What is required: The required output is a number: how many lines of the data below include the string "Create".
☆ ☆ ☆ ☆ ☆
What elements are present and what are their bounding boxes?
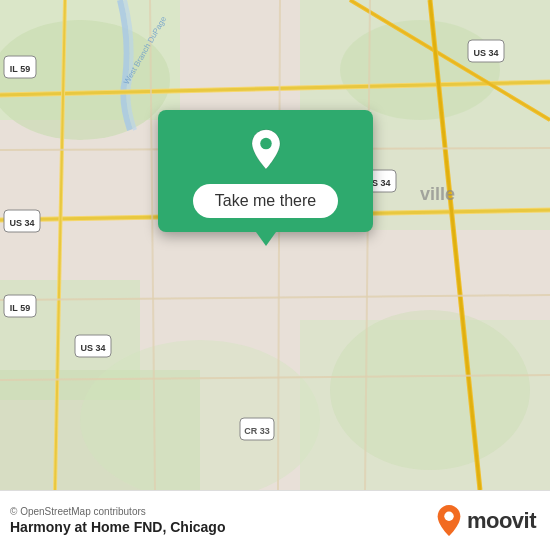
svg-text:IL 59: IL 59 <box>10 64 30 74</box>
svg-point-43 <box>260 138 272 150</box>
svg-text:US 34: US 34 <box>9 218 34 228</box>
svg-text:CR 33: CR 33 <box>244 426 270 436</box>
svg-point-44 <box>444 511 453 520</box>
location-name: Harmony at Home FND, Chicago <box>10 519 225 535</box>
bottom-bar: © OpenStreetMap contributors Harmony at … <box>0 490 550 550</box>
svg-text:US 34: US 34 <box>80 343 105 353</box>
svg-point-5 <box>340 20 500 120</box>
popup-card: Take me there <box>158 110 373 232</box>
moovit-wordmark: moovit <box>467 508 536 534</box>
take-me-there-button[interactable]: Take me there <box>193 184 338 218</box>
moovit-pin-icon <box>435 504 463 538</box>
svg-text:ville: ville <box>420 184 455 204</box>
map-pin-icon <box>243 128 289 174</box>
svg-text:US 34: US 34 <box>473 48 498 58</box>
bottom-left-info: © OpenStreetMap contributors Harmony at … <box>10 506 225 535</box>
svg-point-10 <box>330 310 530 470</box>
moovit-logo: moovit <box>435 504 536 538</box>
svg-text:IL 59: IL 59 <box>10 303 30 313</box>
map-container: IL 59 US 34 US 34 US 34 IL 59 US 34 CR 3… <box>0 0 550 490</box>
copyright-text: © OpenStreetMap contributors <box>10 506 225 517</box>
☆ ☆ ☆ ☆ ☆
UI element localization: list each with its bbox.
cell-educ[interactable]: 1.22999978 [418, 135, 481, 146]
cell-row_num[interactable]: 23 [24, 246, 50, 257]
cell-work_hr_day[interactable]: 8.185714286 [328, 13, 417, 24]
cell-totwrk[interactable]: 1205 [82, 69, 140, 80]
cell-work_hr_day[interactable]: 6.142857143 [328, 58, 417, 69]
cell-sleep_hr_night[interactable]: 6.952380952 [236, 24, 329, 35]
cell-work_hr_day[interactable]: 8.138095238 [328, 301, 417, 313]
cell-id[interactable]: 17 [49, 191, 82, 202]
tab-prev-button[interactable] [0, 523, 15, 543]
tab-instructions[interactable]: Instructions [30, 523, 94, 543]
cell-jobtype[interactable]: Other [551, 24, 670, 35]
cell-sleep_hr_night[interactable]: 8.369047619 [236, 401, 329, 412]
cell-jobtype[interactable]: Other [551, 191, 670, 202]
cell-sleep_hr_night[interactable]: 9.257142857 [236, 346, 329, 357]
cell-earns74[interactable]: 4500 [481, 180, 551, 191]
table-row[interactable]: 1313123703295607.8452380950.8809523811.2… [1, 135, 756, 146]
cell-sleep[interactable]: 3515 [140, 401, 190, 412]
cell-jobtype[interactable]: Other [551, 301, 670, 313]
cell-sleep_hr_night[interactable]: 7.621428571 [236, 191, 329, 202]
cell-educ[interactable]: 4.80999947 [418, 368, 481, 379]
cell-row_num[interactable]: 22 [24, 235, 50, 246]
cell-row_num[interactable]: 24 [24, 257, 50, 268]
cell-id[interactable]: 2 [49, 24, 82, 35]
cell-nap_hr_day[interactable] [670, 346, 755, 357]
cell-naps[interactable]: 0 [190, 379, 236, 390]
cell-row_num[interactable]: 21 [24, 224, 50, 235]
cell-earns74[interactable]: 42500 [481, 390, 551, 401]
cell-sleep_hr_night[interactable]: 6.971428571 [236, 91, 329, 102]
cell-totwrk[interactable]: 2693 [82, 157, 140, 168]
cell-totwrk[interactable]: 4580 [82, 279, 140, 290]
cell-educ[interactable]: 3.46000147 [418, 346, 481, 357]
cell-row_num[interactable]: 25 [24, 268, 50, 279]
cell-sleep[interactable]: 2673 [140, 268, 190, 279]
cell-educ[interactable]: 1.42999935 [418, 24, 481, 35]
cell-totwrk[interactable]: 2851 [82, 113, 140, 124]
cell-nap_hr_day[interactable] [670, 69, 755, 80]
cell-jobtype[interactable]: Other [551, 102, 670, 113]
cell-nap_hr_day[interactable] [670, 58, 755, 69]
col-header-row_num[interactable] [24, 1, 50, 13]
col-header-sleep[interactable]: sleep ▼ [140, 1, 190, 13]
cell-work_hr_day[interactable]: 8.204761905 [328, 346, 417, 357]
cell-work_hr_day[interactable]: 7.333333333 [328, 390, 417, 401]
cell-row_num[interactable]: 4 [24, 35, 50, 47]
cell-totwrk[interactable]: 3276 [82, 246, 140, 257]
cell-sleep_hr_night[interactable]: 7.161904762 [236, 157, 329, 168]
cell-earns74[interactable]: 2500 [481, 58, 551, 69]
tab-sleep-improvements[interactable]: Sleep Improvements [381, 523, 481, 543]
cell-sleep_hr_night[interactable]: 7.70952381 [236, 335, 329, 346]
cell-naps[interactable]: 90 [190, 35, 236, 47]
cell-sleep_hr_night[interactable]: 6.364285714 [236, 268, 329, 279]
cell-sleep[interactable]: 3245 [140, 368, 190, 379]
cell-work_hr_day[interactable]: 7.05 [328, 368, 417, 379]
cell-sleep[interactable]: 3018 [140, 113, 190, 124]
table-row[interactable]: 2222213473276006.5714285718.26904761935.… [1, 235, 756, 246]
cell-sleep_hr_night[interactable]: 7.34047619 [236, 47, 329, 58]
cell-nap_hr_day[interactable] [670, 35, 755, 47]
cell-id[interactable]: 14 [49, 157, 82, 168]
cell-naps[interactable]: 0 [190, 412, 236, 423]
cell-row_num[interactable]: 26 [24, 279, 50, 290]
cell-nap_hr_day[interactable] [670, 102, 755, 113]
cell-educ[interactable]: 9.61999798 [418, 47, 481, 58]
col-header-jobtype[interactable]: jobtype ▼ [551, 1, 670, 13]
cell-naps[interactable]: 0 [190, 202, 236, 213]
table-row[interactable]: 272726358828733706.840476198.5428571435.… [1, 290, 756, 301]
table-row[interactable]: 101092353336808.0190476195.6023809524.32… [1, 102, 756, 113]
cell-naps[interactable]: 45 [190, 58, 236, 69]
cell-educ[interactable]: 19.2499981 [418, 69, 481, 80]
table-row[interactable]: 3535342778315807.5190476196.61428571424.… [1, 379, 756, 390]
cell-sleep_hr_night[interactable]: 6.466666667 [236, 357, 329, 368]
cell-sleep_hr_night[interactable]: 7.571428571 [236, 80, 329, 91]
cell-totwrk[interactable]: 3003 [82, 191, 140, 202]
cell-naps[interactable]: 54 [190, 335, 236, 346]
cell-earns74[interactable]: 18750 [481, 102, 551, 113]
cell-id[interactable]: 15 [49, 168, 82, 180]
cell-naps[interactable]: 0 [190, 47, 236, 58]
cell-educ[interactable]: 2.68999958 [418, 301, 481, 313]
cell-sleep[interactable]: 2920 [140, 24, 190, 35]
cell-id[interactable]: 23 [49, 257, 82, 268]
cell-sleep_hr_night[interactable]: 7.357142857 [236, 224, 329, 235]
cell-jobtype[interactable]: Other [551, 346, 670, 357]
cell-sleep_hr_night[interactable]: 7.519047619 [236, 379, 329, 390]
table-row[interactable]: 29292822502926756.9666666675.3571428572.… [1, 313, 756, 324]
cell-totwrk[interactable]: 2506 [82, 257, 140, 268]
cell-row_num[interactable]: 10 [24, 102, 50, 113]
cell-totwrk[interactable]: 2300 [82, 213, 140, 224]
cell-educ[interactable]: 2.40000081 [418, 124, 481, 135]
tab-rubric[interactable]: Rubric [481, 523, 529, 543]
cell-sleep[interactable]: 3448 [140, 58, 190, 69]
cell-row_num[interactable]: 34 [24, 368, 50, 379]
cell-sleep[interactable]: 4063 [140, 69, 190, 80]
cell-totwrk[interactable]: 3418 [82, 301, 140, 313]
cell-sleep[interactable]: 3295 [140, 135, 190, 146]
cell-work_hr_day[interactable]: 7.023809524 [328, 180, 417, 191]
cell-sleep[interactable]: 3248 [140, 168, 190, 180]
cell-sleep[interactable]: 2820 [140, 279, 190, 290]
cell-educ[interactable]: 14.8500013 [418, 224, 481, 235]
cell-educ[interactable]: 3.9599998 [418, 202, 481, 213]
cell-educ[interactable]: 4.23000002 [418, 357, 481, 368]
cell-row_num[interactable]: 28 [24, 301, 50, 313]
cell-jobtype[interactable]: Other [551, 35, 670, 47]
☆ ☆ ☆ ☆ ☆
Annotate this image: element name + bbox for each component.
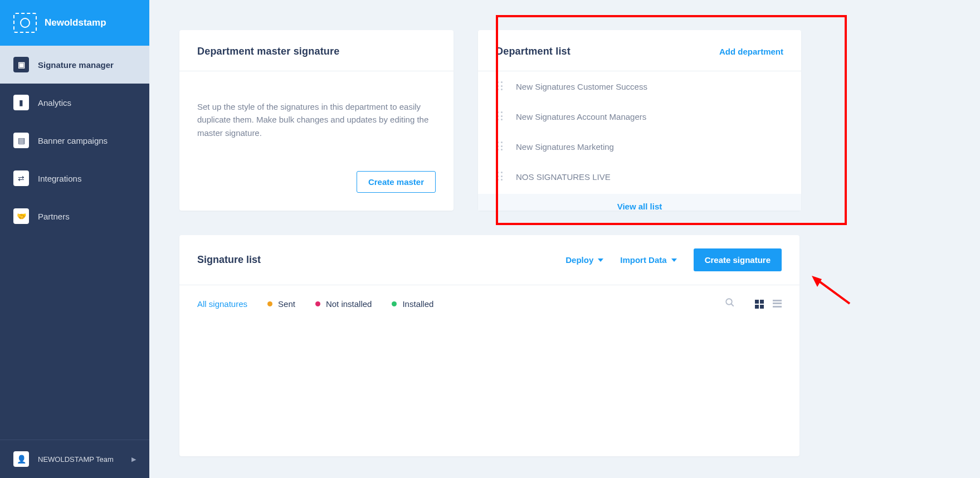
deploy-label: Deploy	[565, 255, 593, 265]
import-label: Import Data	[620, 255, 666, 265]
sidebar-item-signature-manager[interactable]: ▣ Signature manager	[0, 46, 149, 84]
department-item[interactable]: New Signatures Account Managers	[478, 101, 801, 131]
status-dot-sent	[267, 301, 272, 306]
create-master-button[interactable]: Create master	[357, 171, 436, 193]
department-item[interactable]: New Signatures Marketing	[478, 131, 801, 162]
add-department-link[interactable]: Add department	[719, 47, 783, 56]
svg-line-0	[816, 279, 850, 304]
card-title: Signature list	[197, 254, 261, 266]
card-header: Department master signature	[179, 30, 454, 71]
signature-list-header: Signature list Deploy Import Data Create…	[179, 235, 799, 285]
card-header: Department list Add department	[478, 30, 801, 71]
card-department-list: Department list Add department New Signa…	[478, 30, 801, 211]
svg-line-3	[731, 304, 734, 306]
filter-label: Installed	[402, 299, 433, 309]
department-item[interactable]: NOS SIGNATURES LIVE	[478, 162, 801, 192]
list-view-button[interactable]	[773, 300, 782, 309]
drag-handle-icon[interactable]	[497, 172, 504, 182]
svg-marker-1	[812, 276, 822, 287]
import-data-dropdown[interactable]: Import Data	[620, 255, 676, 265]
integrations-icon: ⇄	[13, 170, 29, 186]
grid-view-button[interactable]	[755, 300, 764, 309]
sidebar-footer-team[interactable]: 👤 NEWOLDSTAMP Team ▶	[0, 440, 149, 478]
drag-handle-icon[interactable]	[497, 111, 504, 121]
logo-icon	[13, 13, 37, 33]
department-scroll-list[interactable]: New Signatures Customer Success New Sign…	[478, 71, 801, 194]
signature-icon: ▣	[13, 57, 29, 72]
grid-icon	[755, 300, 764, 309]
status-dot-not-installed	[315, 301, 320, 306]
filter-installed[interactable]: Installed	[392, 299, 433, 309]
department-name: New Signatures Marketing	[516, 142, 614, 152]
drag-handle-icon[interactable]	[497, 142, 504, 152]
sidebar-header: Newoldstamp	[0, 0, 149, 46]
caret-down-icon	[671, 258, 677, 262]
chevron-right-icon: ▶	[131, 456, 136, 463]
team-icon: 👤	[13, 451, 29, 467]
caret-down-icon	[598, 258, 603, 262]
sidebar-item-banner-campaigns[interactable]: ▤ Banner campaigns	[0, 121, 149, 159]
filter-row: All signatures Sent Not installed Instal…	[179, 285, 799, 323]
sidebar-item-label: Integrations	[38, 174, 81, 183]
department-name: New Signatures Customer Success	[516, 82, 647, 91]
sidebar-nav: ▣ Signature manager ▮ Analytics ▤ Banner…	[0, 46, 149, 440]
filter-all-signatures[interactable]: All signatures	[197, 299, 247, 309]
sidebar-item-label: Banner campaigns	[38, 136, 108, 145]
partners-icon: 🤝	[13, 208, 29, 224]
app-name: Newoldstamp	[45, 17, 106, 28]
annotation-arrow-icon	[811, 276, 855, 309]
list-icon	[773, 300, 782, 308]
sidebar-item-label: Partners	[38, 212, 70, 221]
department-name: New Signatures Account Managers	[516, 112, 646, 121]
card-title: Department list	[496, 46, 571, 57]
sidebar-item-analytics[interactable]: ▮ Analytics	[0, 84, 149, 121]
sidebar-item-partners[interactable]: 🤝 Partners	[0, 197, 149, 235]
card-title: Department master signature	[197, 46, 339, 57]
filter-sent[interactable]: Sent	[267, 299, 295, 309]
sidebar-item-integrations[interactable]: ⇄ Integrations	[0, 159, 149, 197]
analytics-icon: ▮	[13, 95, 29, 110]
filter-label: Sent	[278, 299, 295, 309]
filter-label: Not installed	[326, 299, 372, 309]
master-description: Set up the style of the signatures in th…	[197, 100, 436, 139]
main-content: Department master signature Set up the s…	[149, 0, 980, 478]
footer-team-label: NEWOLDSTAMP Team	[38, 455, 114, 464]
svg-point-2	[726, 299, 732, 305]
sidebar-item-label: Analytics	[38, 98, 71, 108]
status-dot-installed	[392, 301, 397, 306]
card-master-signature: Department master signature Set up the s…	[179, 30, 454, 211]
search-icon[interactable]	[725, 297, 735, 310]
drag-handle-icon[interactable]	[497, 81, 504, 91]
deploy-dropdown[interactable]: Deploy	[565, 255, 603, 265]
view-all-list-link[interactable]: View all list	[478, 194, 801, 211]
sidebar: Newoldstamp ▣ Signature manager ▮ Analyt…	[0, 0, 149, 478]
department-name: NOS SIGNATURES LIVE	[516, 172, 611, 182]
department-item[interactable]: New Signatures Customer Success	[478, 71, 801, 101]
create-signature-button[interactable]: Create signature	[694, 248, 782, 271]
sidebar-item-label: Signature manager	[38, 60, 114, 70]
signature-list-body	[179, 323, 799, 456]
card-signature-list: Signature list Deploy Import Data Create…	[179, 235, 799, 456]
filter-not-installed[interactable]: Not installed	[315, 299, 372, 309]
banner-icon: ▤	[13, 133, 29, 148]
☆ ☆ ☆ ☆ ☆
Output of the exercise: 4